The Royal History Of The Iconic Murshidabadi Fish Biryani

Before the British took over Bengal, Bengal had many rulers and some of their legacies remain alive through the cuisine they brought. Take Murshidabad for instance, in addition to being the city that gave us Arijit Singh, Murshidabad is a city replete with history and heritage. The ancient city was founded by Nawab Murshid Quli Khan, who once happened to be the prime Minister of Bengal Subah and was later promoted to the rank of Nawab.

By the eighteenth century, the Mughal empire was losing its grip over the subcontinent. The rivalry of Murshid Quli Khan and Prince Azim-ush-Shan, the viceroy of Bengal, became quite a scandal, so when the status of Mughal empire further deteriorated in the country, the Mughal King Farrukhsiyar promoted Khan as the Nawab to prevent things from getting worse. Nawab Murshid was now in charge to create a Princely estate that would be part of the Mughal rule.  
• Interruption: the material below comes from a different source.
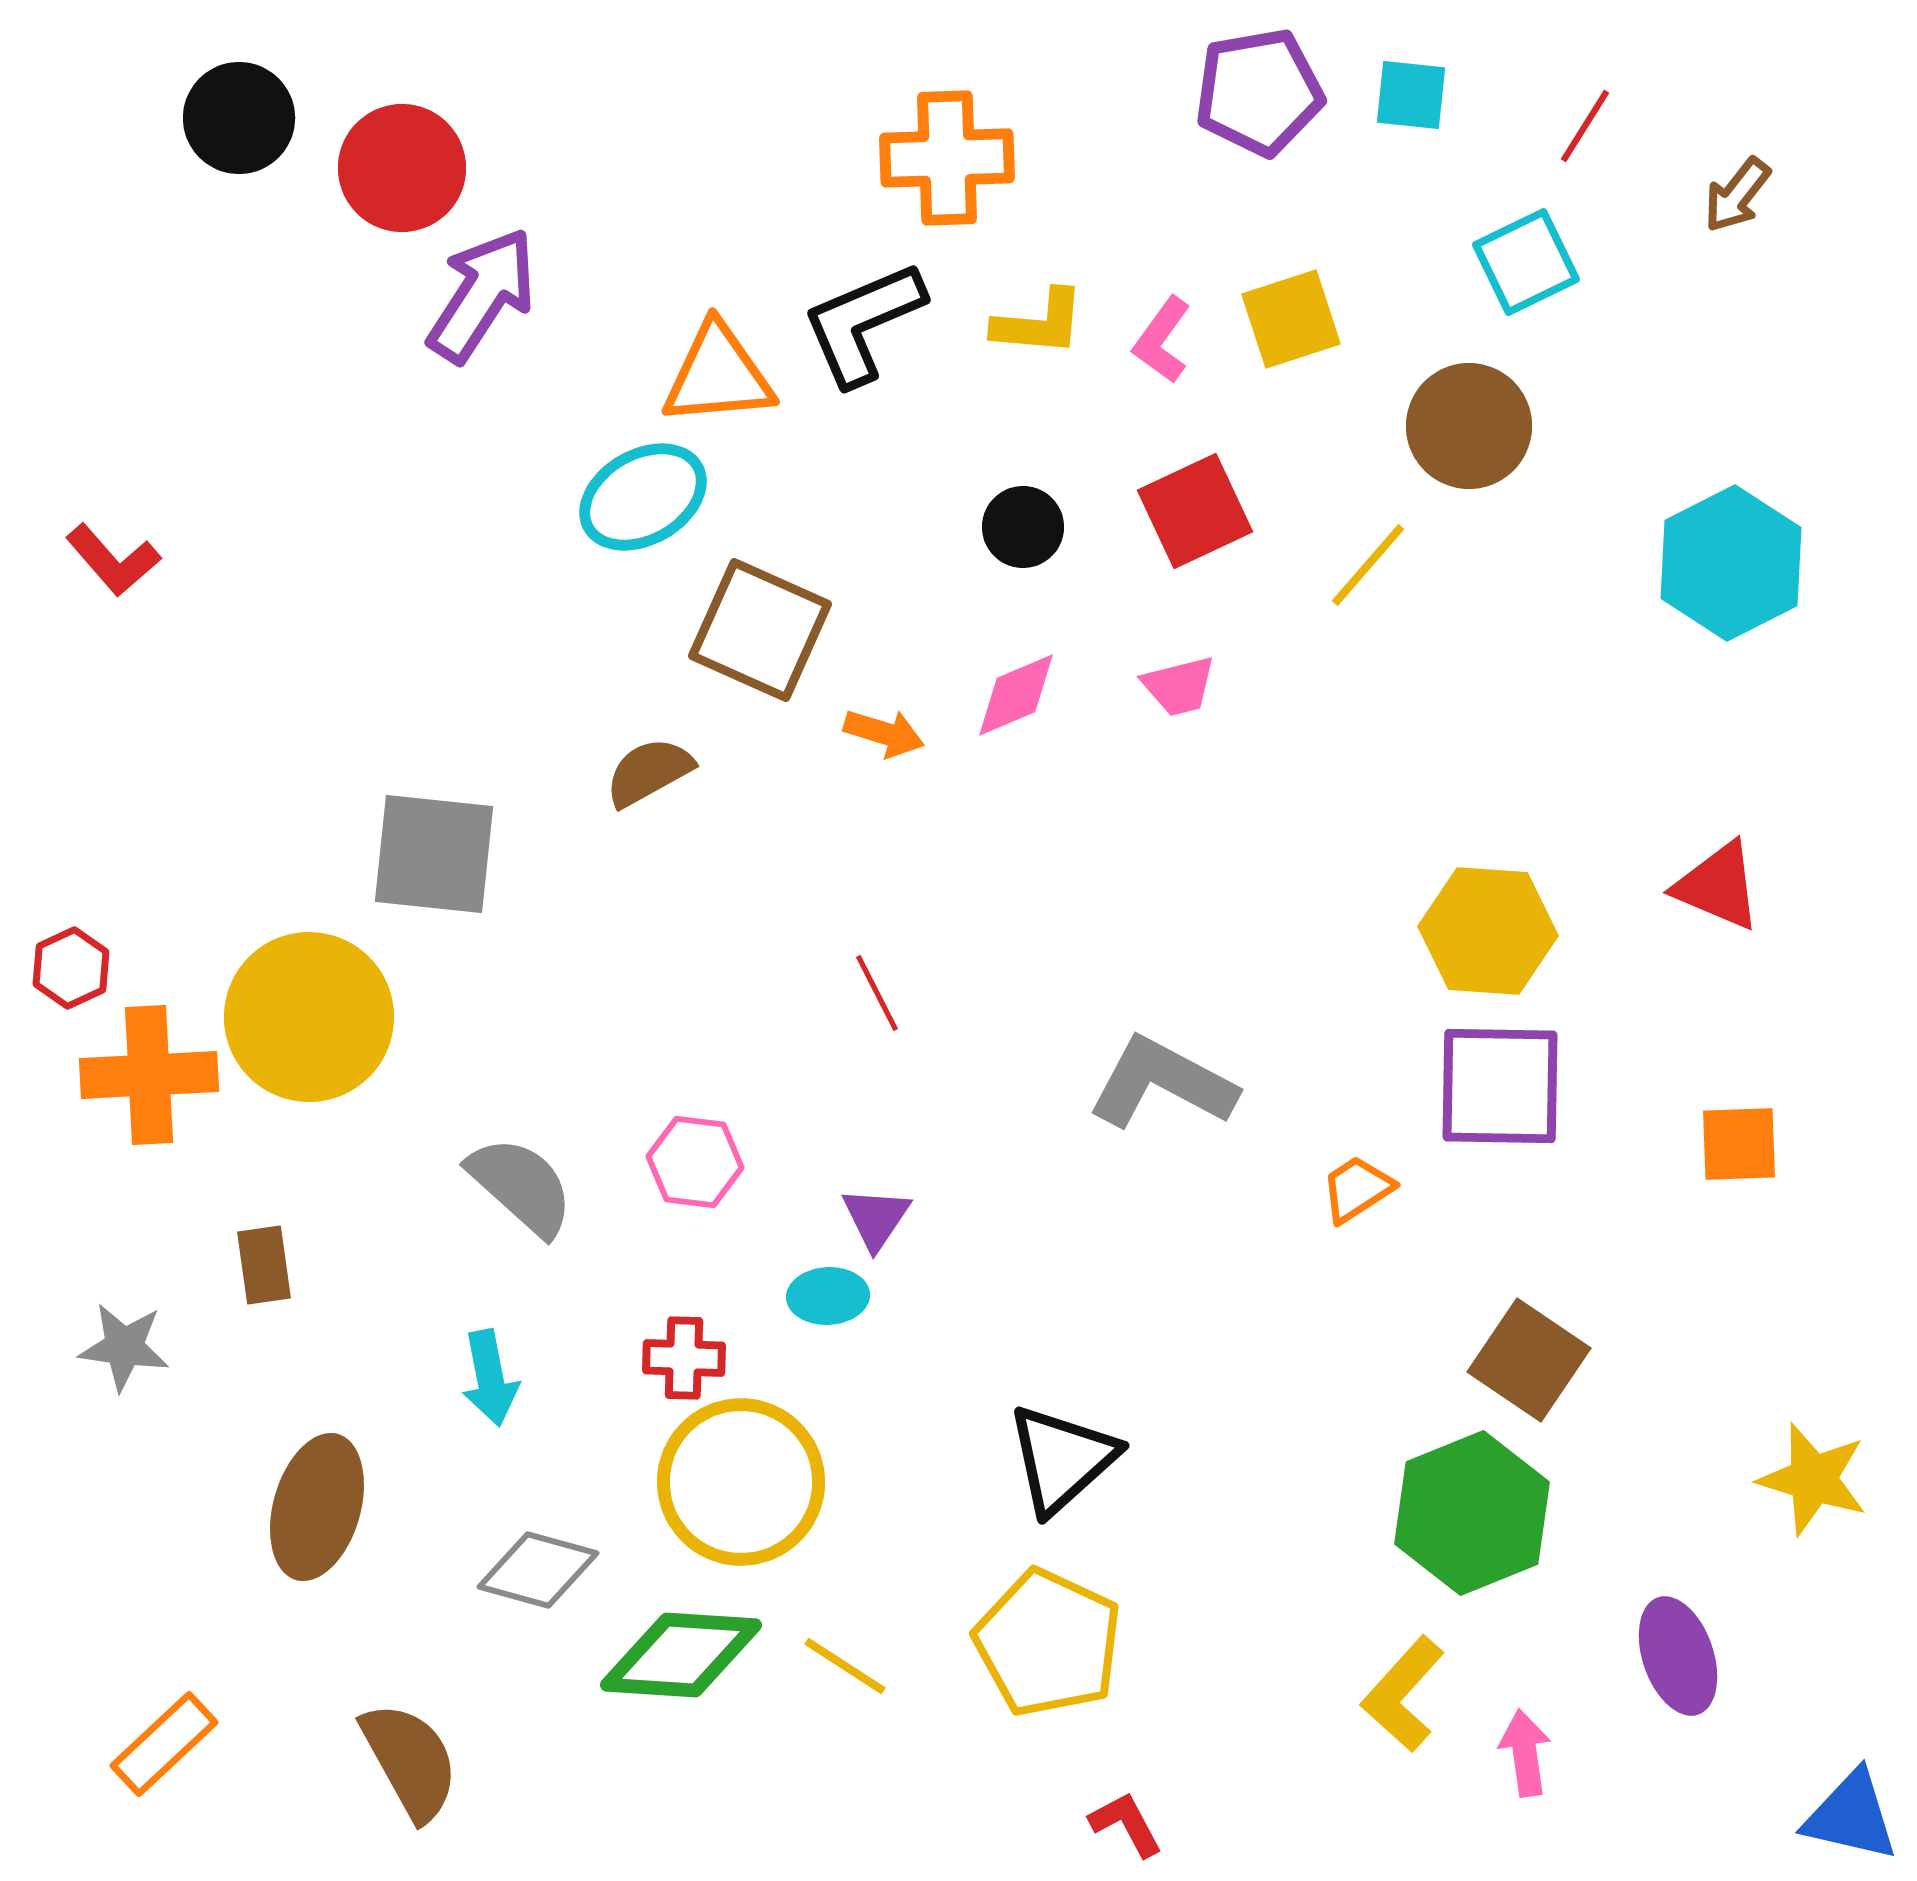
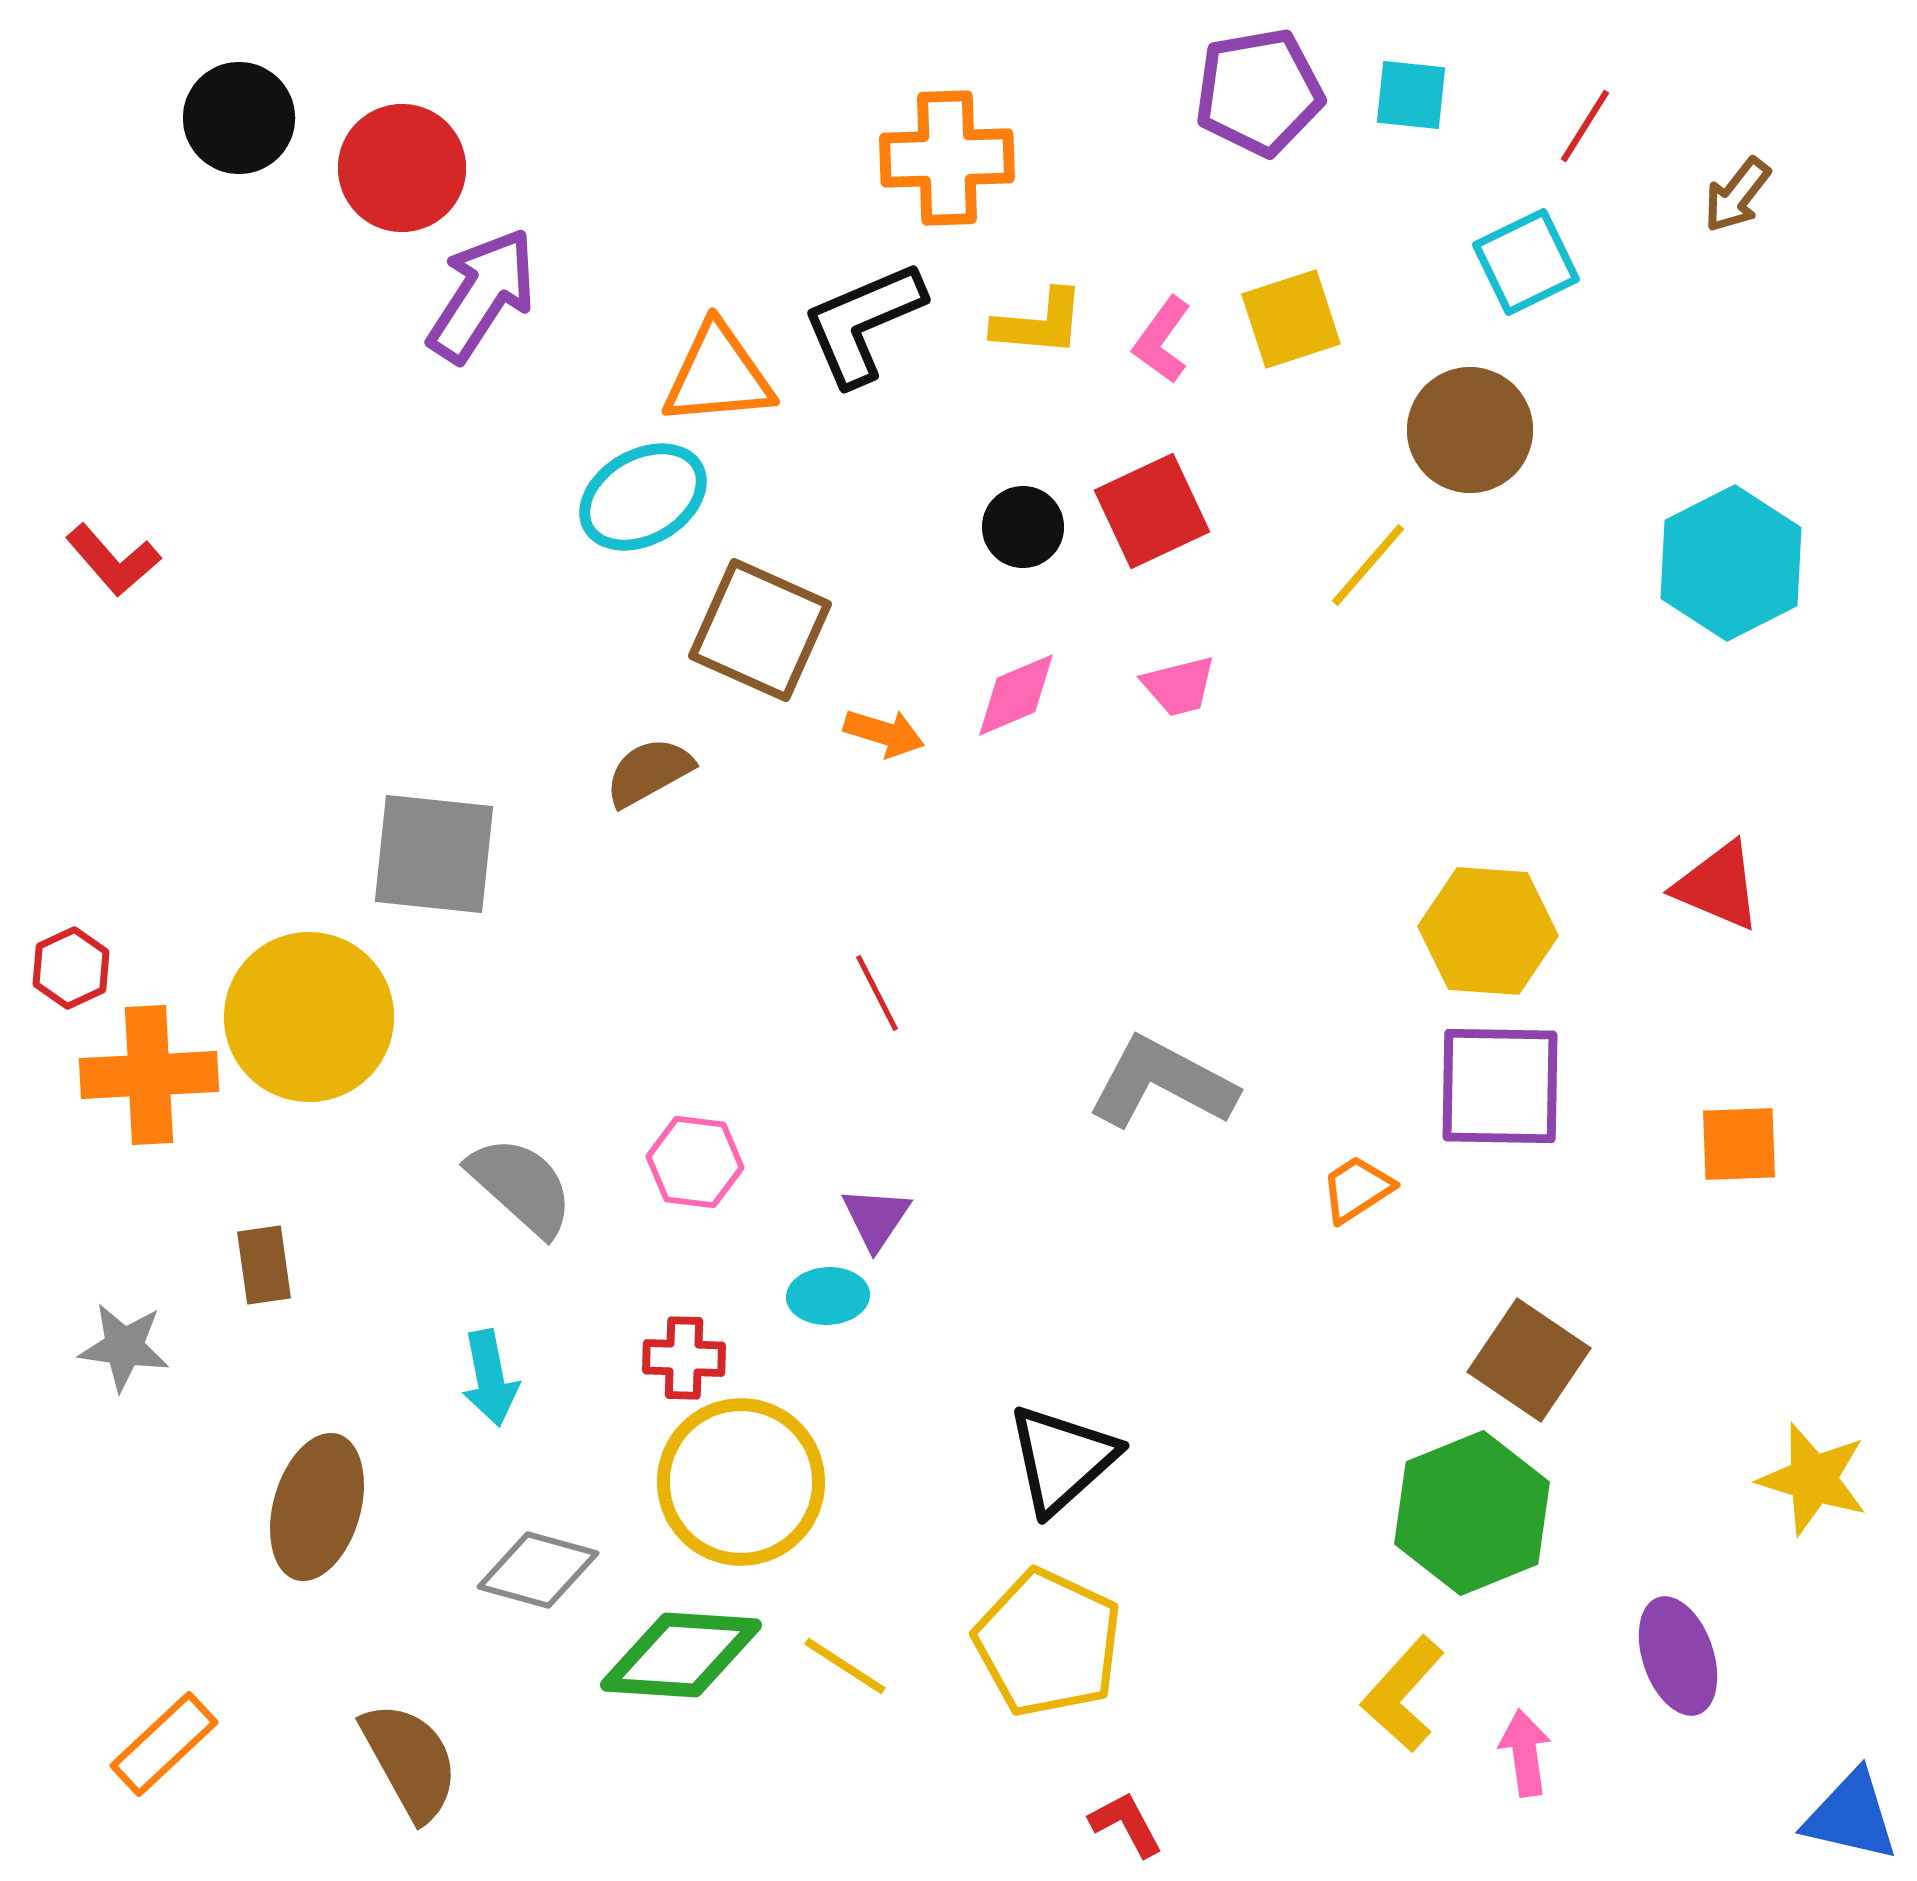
brown circle at (1469, 426): moved 1 px right, 4 px down
red square at (1195, 511): moved 43 px left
One of the first things the Murshid Quli Khan did was shift the capital of Bengal from Dhaka to this new city that he named after himself, Murshidabad.  Situated by the banks of Bhagirathi, Murshidabad thrived under the rule of Nawabs, even becoming one of the wealthiest Mughal provinces during the latter half of the 18th century.  

The Influence of Mughlai Cuisine On Murshidabadi Cusine 

Needless to say, the cuisine of Murshidabad was heavily influenced by the Mughal culinary habits but the chefs were deeply conscious of the local produce and preferences as well. So, they adapted accordingly. Instead of beef and lamb, much emphasis was given to fish. It was difficult to imagine a feast without fish in Bengal, therefore the Nawabs were more than happy to indulge in the local and juicy fish produce. 
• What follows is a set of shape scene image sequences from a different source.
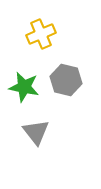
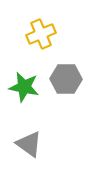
gray hexagon: moved 1 px up; rotated 12 degrees counterclockwise
gray triangle: moved 7 px left, 12 px down; rotated 16 degrees counterclockwise
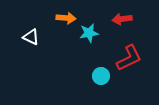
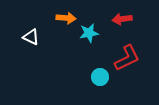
red L-shape: moved 2 px left
cyan circle: moved 1 px left, 1 px down
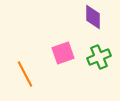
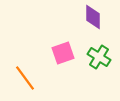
green cross: rotated 35 degrees counterclockwise
orange line: moved 4 px down; rotated 8 degrees counterclockwise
Mahi Pulao, is a delectable fish pulao or fish biryani from the same Nawabi menu.  Marinated fish would be layered with rice and cooked in a pot, just like Biryani and served hot. Mahi Pulao is a delicacy from east that is still criminally underrated, despite our nation's collective love for biryani.

'Mahi' is the Persian word for fish. In this pulao, or biryani, fish is marinated with ginger, salt, red chilli powder for at least four hours. Post which the fish is fried until brown. Then rice is soaked and cooked with cloves, cinnamon, cardamom and other aromatic whole spices. It is not cooked till 100 percent, because it needs to cook with fish as well. Meanwhile, the fried fish is cooked with ghee, tomatoes, onions, yoghurt and other spices. This fish, along with the masala is cooked with rice with a drizzle of milk and zaffran (saffron) on dum.